# EXERCISE OBJECTIVE:
The required output is every line from the one containing "В наличии 4" through the last line of the listing below, copied exactly, pictures excluded.

::::

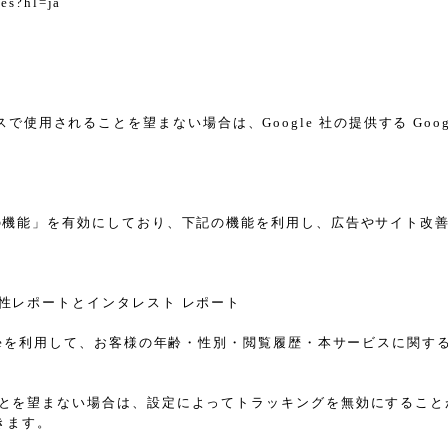
tes?hl=ja
スで使用されることを望まない場合は、Google 社の提供する Goo
告向けの機能」を有効にしており、下記の機能を利用し、広告やサイト改善のため
ザー属性レポートとインタレスト レポート
sのCookieを利用して、お客様の年齢・性別・閲覧履歴・本サービス
れることを望まない場合は、設定によってトラッキングを無効にすることが可能で
きます。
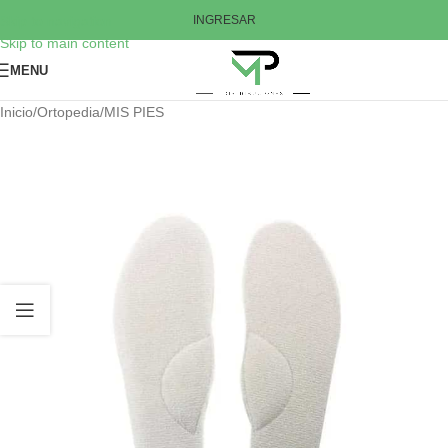
Skip to navigation
INGRESAR
Skip to main content
MENU
Inicio
/
Ortopedia
/
MIS PIES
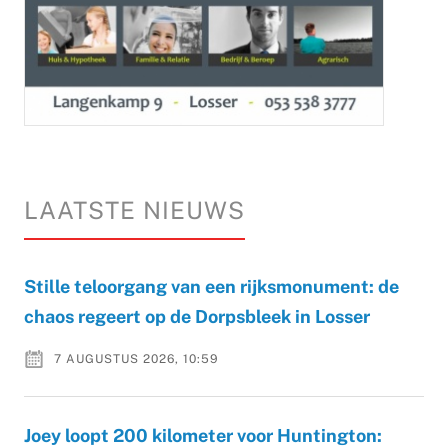
LAATSTE NIEUWS
Stille teloorgang van een rijksmonument: de
chaos regeert op de Dorpsbleek in Losser
7 AUGUSTUS 2026, 10:59
Joey loopt 200 kilometer voor Huntington:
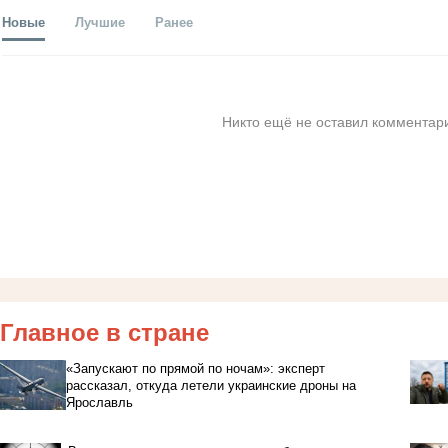
Новые
Лучшие
Ранее
Никто ещё не оставил комментари
Главное в стране
«Запускают по прямой по ночам»: эксперт
рассказал, откуда летели украинские дроны на
Ярославль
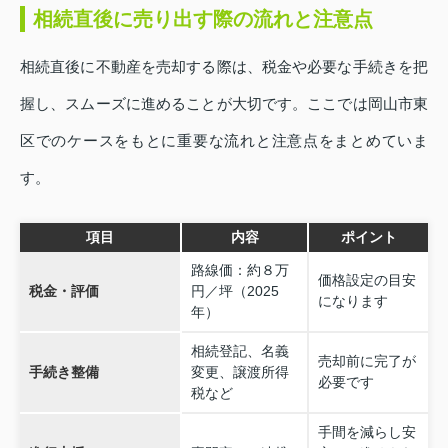
相続直後に売り出す際の流れと注意点
相続直後に不動産を売却する際は、税金や必要な手続きを把
握し、スムーズに進めることが大切です。ここでは岡山市東
区でのケースをもとに重要な流れと注意点をまとめていま
す。
項目
内容
ポイント
路線価：約８万
価格設定の目安
税金・評価
円／坪（2025
になります
年）
相続登記、名義
売却前に完了が
手続き整備
変更、譲渡所得
必要です
税など
手間を減らし安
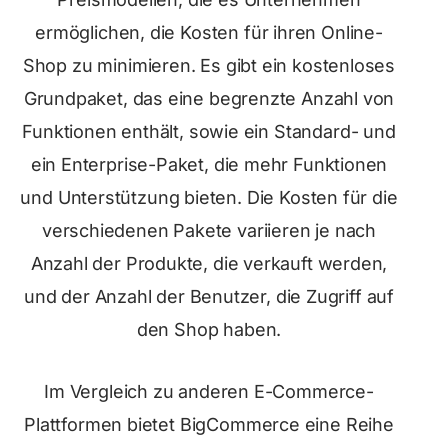
ermöglichen, die Kosten für ihren Online-
Shop zu minimieren. Es gibt ein kostenloses
Grundpaket, das eine begrenzte Anzahl von
Funktionen enthält, sowie ein Standard- und
ein Enterprise-Paket, die mehr Funktionen
und Unterstützung bieten. Die Kosten für die
verschiedenen Pakete variieren je nach
Anzahl der Produkte, die verkauft werden,
und der Anzahl der Benutzer, die Zugriff auf
den Shop haben.
Im Vergleich zu anderen E-Commerce-
Plattformen bietet BigCommerce eine Reihe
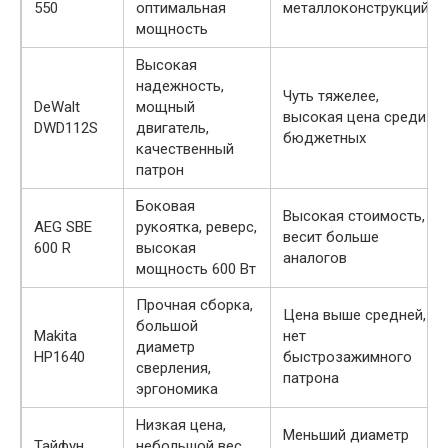
550
оптимальная
металлоконструкций
мощность
Высокая
надежность,
Чуть тяжелее,
DeWalt
мощный
высокая цена среди
DWD112S
двигатель,
бюджетных
качественный
патрон
Боковая
Высокая стоимость,
AEG SBE
рукоятка, реверс,
весит больше
600 R
высокая
аналогов
мощность 600 Вт
Прочная сборка,
Цена выше средней,
большой
Makita
нет
диаметр
HP1640
быстрозажимного
сверления,
патрона
эргономика
Низкая цена,
Меньший диаметр
Тайфун
небольшой вес,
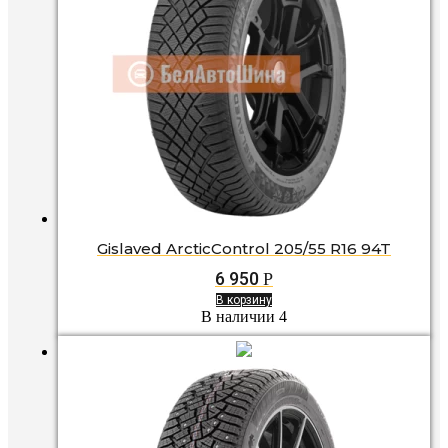
Gislaved ArcticControl 205/55 R16 94T
6 950
Р
В корзину
В наличии 4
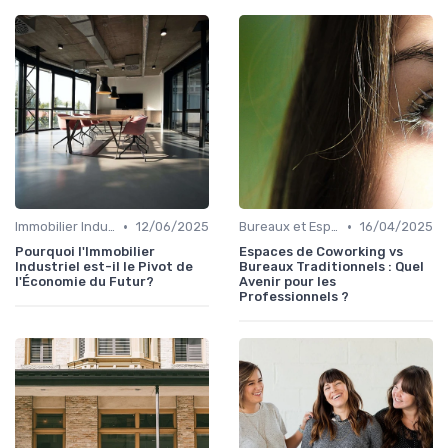
•
•
Immobilier Industriel et Logistique
12/06/2025
Bureaux et Espaces de Coworking
16/04/2025
Pourquoi l'Immobilier
Espaces de Coworking vs
Industriel est-il le Pivot de
Bureaux Traditionnels : Quel
l'Économie du Futur?
Avenir pour les
Professionnels ?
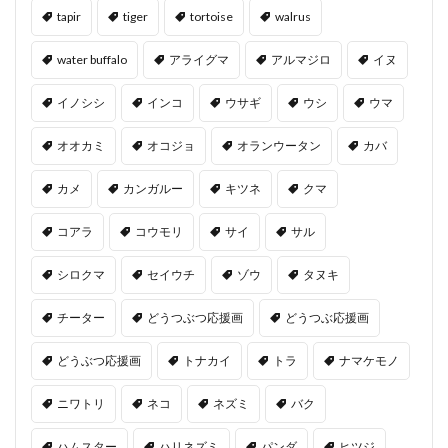
tapir
tiger
tortoise
walrus
water buffalo
アライグマ
アルマジロ
イヌ
イノシシ
インコ
ウサギ
ウシ
ウマ
オオカミ
オコジョ
オランウータン
カバ
カメ
カンガルー
キツネ
クマ
コアラ
コウモリ
サイ
サル
シロクマ
セイウチ
ゾウ
タヌキ
チーター
どうつぶつ応援画
どうつぶ応援画
どうぶつ応援画
トナカイ
トラ
ナマケモノ
ニワトリ
ネコ
ネズミ
バク
ハムスター
ハリネズミ
パンダ
ヒツジ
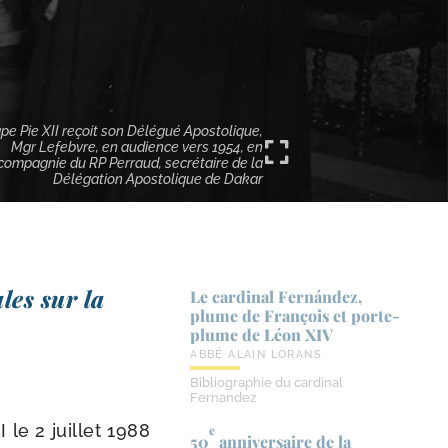
pe Pie XII reçoit son Délégué Apostolique,
Mgr Lefebvre, en audience vers 1954, en
compagnie du RP Perraud, secrétaire de la
Délégation Apostolique de Dakar
les sur la
Le cardinal Fernández,
plume de François et porte-​
plume de Léon XIV
ABBÉ ALAIN LORANS
Bibliographie du cardinal
Fernandez
 le 2 juillet 1988
e
50
anniversaire de la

::::

# RESULT FOR THIS EXERCISE:
В наличии 4
•
•
Immobilier Industriel et Logistique
12/06/2025
Bureaux et Espaces de Coworking
16/04/2025
Pourquoi l'Immobilier
Espaces de Coworking vs
Industriel est-il le Pivot de
Bureaux Traditionnels : Quel
l'Économie du Futur?
Avenir pour les
Professionnels ?
tapir
tiger
tortoise
walrus
water buffalo
アライグマ
アルマジロ
イヌ
イノシシ
インコ
ウサギ
ウシ
ウマ
オオカミ
オコジョ
オランウータン
カバ
カメ
カンガルー
キツネ
クマ
コアラ
コウモリ
サイ
サル
シロクマ
セイウチ
ゾウ
タヌキ
チーター
どうつぶつ応援画
どうつぶ応援画
どうぶつ応援画
トナカイ
トラ
ナマケモノ
ニワトリ
ネコ
ネズミ
バク
ハムスター
ハリネズミ
パンダ
ヒツジ
pe Pie XII reçoit son Délégué Apostolique,
Mgr Lefebvre, en audience vers 1954, en
compagnie du RP Perraud, secrétaire de la
Délégation Apostolique de Dakar
les sur la
Le cardinal Fernández,
plume de François et porte-​
plume de Léon XIV
ABBÉ ALAIN LORANS
Bibliographie du cardinal
Fernandez
 le 2 juillet 1988
e
50
anniversaire de la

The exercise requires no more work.